Fourth point, there is in the exposure draft a certain amount of back-door policy-making, and this is related to the concepts of fiscal GAAP and fiscal sustainability. In the draft, the board introduces this concept of fiscal GAAP and states as a policy norm that it would be desirable “to maintain public debt at or below target percentage of gross domestic product.” And this seems to be accepted in the drafts as a non-controversial position. And we do agree that setting such a target would be better than setting the target arbitrarily to zero. Because it does imply that the public debt can essentially grow alongside GDP, which is normally the case.

But there is no such policy objective in any statute of the United States Government. Nor can any such objective be justified by reference through any economic theory or operational constraint that we know of. There are times when the share of GDP, of debt in relation to GDP could rise, there are times when it should fall, and there are times where it will rise or fall irrespective of what policy does. So there doesn’t seem to us to be any justification, either in law or theory, to attempt to legislate that matter in an accounting standard.

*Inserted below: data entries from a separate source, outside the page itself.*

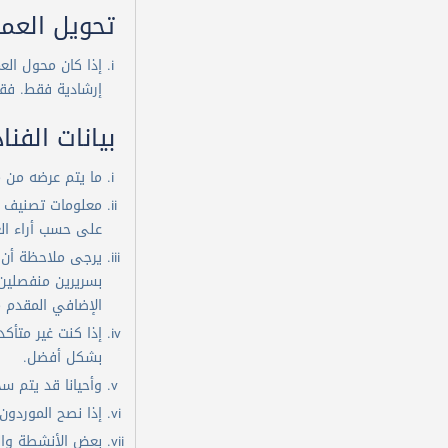
تحويل العم
إذا كان محول الع
إرشادية فقط. فقد
بيانات الفنا
ما يتم عرضه من معلومات في موقع Flyin.com يعتبر وصف أماك
معلومات تصنيف ا
على حسب أراء الع
يرجى ملاحظة أن 
بسريرين منفصلين 
الإضافي المقدم م
بشكل أفضل.
وأحيانا قد يتم 
إذا نصح الموردون
بعض الأنشطة والم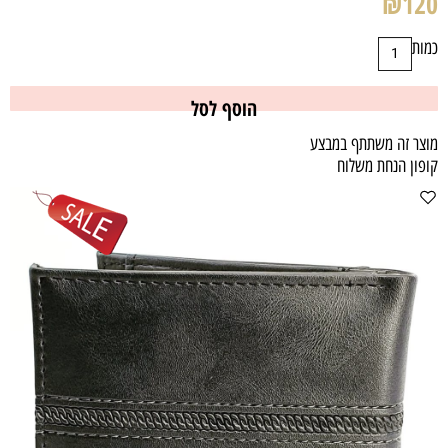
₪
120
כמות
הוסף לסל
מוצר זה משתתף במבצע
קופון הנחת משלוח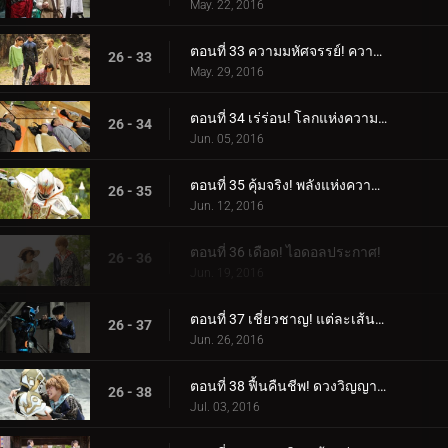
May. 22, 2016
ตอนที่ 33 ความมหัศจรรย์! ความรู้สึกไม่จำกัด!
26 - 33
May. 29, 2016
ตอนที่ 34 เร่ร่อน! โลกแห่งความฝัน!
26 - 34
Jun. 05, 2016
ตอนที่ 35 คุ้มจริง! พลังแห่งความสนุก!
26 - 35
Jun. 12, 2016
ตอนที่ 36 เดือด! ไอดอลประกาศ!
26 - 36
Jun. 19, 2016
ตอนที่ 37 เชี่ยวชาญ! แต่ละเส้นทางของพวกเขา!
26 - 37
Jun. 26, 2016
ตอนที่ 38 ฟื้นคืนชีพ! ดวงวิญญาณแห่งแสงสว่าง!
26 - 38
Jul. 03, 2016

A fifth point concerns the question of time horizons, which you’ve already talked about at some length this morning. We believe that it is really unproductive to spend a great deal of intellectual effort trying to project the financial consequences of unknown events 75 years or more into the future. And that there is a tendency when you do so to incorporate in the assumption projections, which are prima facie unrealistic. An example of this is the idea that health care costs can grow without limit as a share of GDP. Nothing can grow without beneficiary GDP, or it will end up absorbing all of GDP and is simply an unrealistic assumption. Something will happen to prevent that from happening. There will be health care reform or some other phenomenon but we will not be in an economy with no resources left to produce food, shelter, industrial goods and education.

So to project that out over an indefinite time period is simply an exercise which is in violation of Herbert Stein’s law as articulated to President Nixon that when a trend cannot continue, it will stop.

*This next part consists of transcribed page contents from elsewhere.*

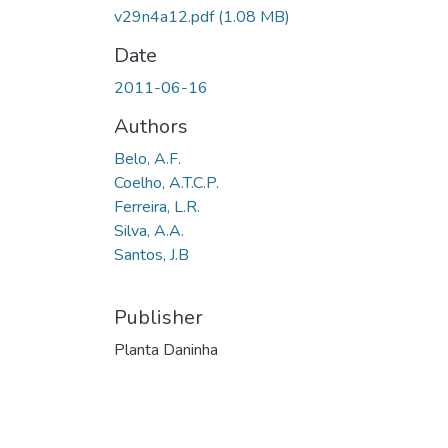
v29n4a12.pdf
(1.08 MB)
Date
2011-06-16
Authors
Belo, A.F.
Coelho, A.T.C.P.
Ferreira, L.R.
Silva, A.A.
Santos, J.B
Publisher
Planta Daninha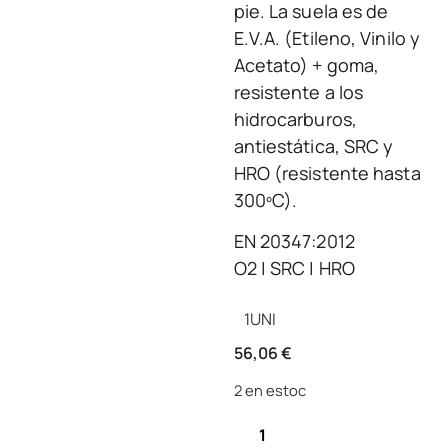
pie. La suela es de
E.V.A. (Etileno, Vinilo y
Acetato) + goma,
resistente a los
hidrocarburos,
antiestática, SRC y
HRO (resistente hasta
300ºC).
EN 20347:2012
O2 | SRC | HRO
1
UNI
56,06
€
2 en estoc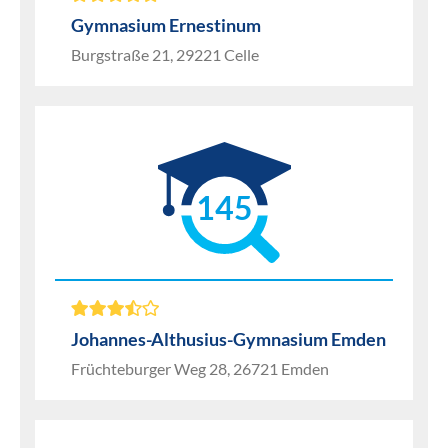
Gymnasium Ernestinum
Burgstraße 21, 29221 Celle
145
Johannes-Althusius-Gymnasium Emden
Früchteburger Weg 28, 26721 Emden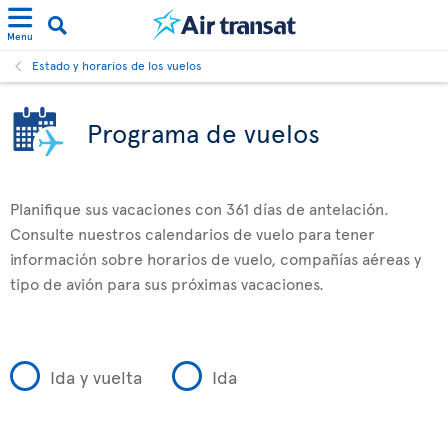
Menu
Estado y horarios de los vuelos
Programa de vuelos
Planifique sus vacaciones con 361 días de antelación.
Consulte nuestros calendarios de vuelo para tener
información sobre horarios de vuelo, compañías aéreas y
tipo de avión para sus próximas vacaciones.
Ida y vuelta
Ida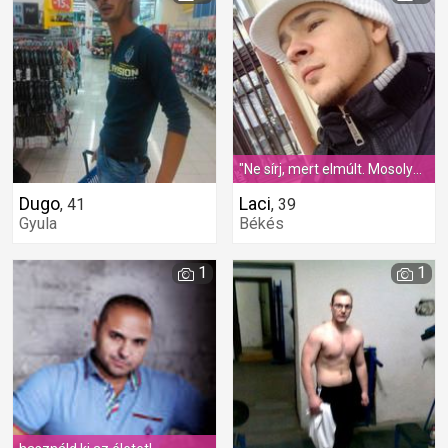
"Ne sírj, mert elmúlt. Mosolyogj, mert megtörtént..."
Dugo
Laci
,
41
,
39
Gyula
Békés
1
1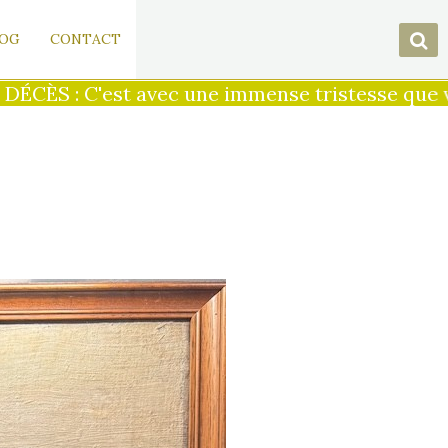
OG
CONTACT
S : C'est avec une immense tristesse que votre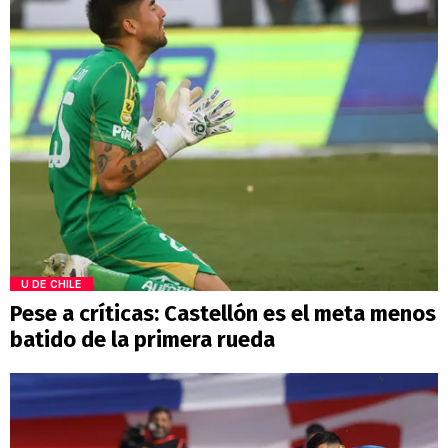
U DE CHILE
Pese a críticas: Castellón es el meta menos
batido de la primera rueda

We believe, and I’ll be very brief, that it serves very little purpose, and no useful purpose, to project financial shortfalls for Social Security and Medicare and to refer this into the future, and no purpose whatever to revise those programs today on the basis of such projections. And in general, we believe that the notion that there is some unfunded liability amounting to tens of trillions of dollars in the U.S. Government’s accounts, and that this has some material effect on the current condition of the economy and the economy in the future is a simple misunderstanding, I use a stronger term in the testimony. There cannot in fact be any such underfunding because the U.S. Government always has the operational ability to make all payments as they come due, and we know, could do so, even if, through some strange accounting mistake or trick, one concluded that Government liabilities exceed private assets.

It’s very important that these matters be dealt with in a way which is consistent with what we think are correct accounting principles and correct economic principles. Because otherwise, there will be a strong tendency for the policy effect of these proposals to lead to the unjustified gutting of Social Security and Medicare, two programs which certainly in my view and my colleagues’ view, are ofbabsolutely vital importance for sustaining the well-being of the elderly population of the United States and the population which is to be elderly at some time in the future.

I will turn it over to Mr. Mosler for a few brief comments.”

4 Ingelesez: “MR. MOSLER: Thank you.

I just want to say, I’m 59 years old, I grew up on the money desk at Bankers Trust in the early 1970s. I know how the checks clear, I know how the accounts work. I’ve managed, on one of those, a hedge fund manager, I stated my own fund in 1982. And fixed income [indiscernible] space. So I’m here again because I know how the monetary system works, how the debts and credits work. So I’m going to give you a couple of examples, five examples here.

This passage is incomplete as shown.